Written by John Ridley and directed by Steve McQueen, it
tells the true story of Solomon Northup, an African-American freeman who, in
1841, was snatched off the streets of Washington, and sold. It’s at once a
familiar, utterly strange and deeply American story in which the period
trappings long beloved by Hollywood — the paternalistic gentry with their
pretty plantations, their genteel manners and all the fiddle-dee-dee rest — are
the backdrop for an outrage.
The
story opens with Solomon (Chiwetel Ejiofor) already
enslaved and cutting sugar cane on a plantation. A series of flashbacks shifts
the story to an earlier time, when Solomon, living in New York with his wife
and children, accepts a job from a pair of white men to play violin in a
circus.
Soon the three are enjoying a civilized night out in Washington,
sealing their camaraderie with heaping plates of food, flowing wine and the
unstated conviction — if only on Solomon’s part — of a shared humanity, a
fiction that evaporates when he wakes the next morning shackled and discovers
that he’s been sold. Thereafter, he is passed from master to master.

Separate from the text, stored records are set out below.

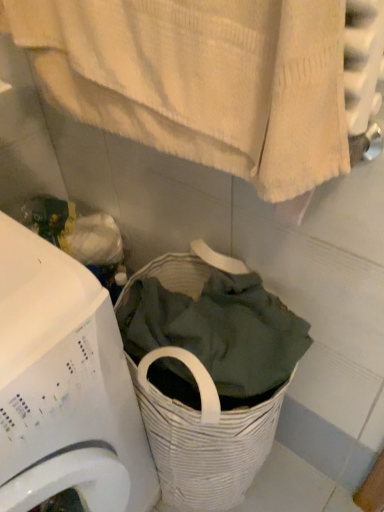 Where is `white textured towel at upper center`? white textured towel at upper center is located at coordinates (202, 80).

Based on the photo, what is the approximate width of white textured towel at upper center?

The width of white textured towel at upper center is 4.65 inches.

Describe the element at coordinates (202, 80) in the screenshot. I see `white textured towel at upper center` at that location.

What do you see at coordinates (64, 385) in the screenshot? I see `white plastic washing machine at lower left` at bounding box center [64, 385].

I want to click on white plastic washing machine at lower left, so click(64, 385).

Measure the distance between point (7, 342) and camera.

The depth of point (7, 342) is 19.76 inches.

Identify the location of white textured towel at upper center. (202, 80).

Visually, is white textured towel at upper center positioned to the left or to the right of white plastic washing machine at lower left?

white textured towel at upper center is positioned on white plastic washing machine at lower left's right side.

Considering their positions, is white textured towel at upper center located in front of or behind white plastic washing machine at lower left?

In the image, white textured towel at upper center appears in front of white plastic washing machine at lower left.

Between point (282, 175) and point (56, 374), which one is positioned in front?

Positioned in front is point (282, 175).

From the image's perspective, is white textured towel at upper center over white plastic washing machine at lower left?

Yes, from the image's perspective, white textured towel at upper center is above white plastic washing machine at lower left.

From a real-world perspective, which object stands above the other?

white textured towel at upper center is physically above.

In terms of width, does white textured towel at upper center look wider or thinner when compared to white plastic washing machine at lower left?

Clearly, white textured towel at upper center has less width compared to white plastic washing machine at lower left.

Which of these two, white textured towel at upper center or white plastic washing machine at lower left, stands taller?

white plastic washing machine at lower left.

Who is bigger, white textured towel at upper center or white plastic washing machine at lower left?

With larger size is white plastic washing machine at lower left.

Is white textured towel at upper center inside the boundaries of white plastic washing machine at lower left, or outside?

white textured towel at upper center exists outside the volume of white plastic washing machine at lower left.

Are white textured towel at upper center and white plastic washing machine at lower left making contact?

white textured towel at upper center is not next to white plastic washing machine at lower left, and they're not touching.

Is white textured towel at upper center turned away from white plastic washing machine at lower left?

No, white plastic washing machine at lower left is not at the back of white textured towel at upper center.

Identify the location of washing machine behind the white textured towel at upper center. This screenshot has height=512, width=384. (64, 385).

Can you confirm if white plastic washing machine at lower left is positioned to the left of white textured towel at upper center?

Yes, white plastic washing machine at lower left is to the left of white textured towel at upper center.

Who is more distant, white plastic washing machine at lower left or white textured towel at upper center?

white plastic washing machine at lower left.

Between point (84, 415) and point (297, 29), which one is positioned behind?

The point (84, 415) is behind.

From the picture: From the image's perspective, is white plastic washing machine at lower left on top of white textured towel at upper center?

No, from the image's perspective, white plastic washing machine at lower left is not on top of white textured towel at upper center.

From a real-world perspective, is white plastic washing machine at lower left located beneath white textured towel at upper center?

Yes.

Considering the sizes of objects white plastic washing machine at lower left and white textured towel at upper center in the image provided, who is wider, white plastic washing machine at lower left or white textured towel at upper center?

white plastic washing machine at lower left is wider.

Who is taller, white plastic washing machine at lower left or white textured towel at upper center?

white plastic washing machine at lower left is taller.

Considering the relative sizes of white plastic washing machine at lower left and white textured towel at upper center in the image provided, is white plastic washing machine at lower left bigger than white textured towel at upper center?

Indeed, white plastic washing machine at lower left has a larger size compared to white textured towel at upper center.

Based on the photo, is white plastic washing machine at lower left situated inside white textured towel at upper center or outside?

white plastic washing machine at lower left is spatially situated outside white textured towel at upper center.

Is white plastic washing machine at lower left next to white textured towel at upper center and touching it?

No, white plastic washing machine at lower left is not in contact with white textured towel at upper center.

Could you tell me if white plastic washing machine at lower left is turned towards white textured towel at upper center?

No, white plastic washing machine at lower left is not turned towards white textured towel at upper center.

How different are the orientations of white plastic washing machine at lower left and white textured towel at upper center in degrees?

They differ by 88.4 degrees in their facing directions.

Measure the distance from white plastic washing machine at lower left to white textured towel at upper center.

white plastic washing machine at lower left and white textured towel at upper center are 14.53 inches apart from each other.

There is a white plastic washing machine at lower left. Identify the location of bath towel above it (from a real-world perspective). The width and height of the screenshot is (384, 512). [202, 80].

You are a GUI agent. You are given a task and a screenshot of the screen. Output one action in this format:
    pyautogui.click(x=<x>, y=<y>)
    Task: Click on the bath towel above the white plastic washing machine at lower left (from the image's perspective)
    The image size is (384, 512).
    Given the screenshot: What is the action you would take?
    pyautogui.click(x=202, y=80)

Identify the location of bath towel in front of the white plastic washing machine at lower left. This screenshot has height=512, width=384. (202, 80).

It’s a desperate path and a story that seizes you
almost immediately with a visceral force. But Mr. McQueen keeps everything
moving so fluidly and efficiently that you’re too busy worrying about Solomon,
following him as he travels from auction house to plantation, to linger long in
the emotions and ideas that the movie churns up. Part of this is pragmatic —
Mr. McQueen wants to keep you in your seat, not force you out of the theater,
sobbing — but there’s something else at work here.
This is, he insists, a story
about Solomon, who may represent an entire subjugated people and, by extension,
the peculiar institution, as well as the American past and present. Yet this is
also, emphatically, the story of one individual.
Unlike most of the enslaved people whose fate he
shared for a dozen years, the real Northup was born into freedom. (His memoir’s
telegraphing subtitle is “Narrative of Solomon Northup, a Citizen of New-York,
Kidnapped in Washington City in 1841, and Rescued in 1853, From a Cotton
Plantation Near the Red River, in Louisiana.”).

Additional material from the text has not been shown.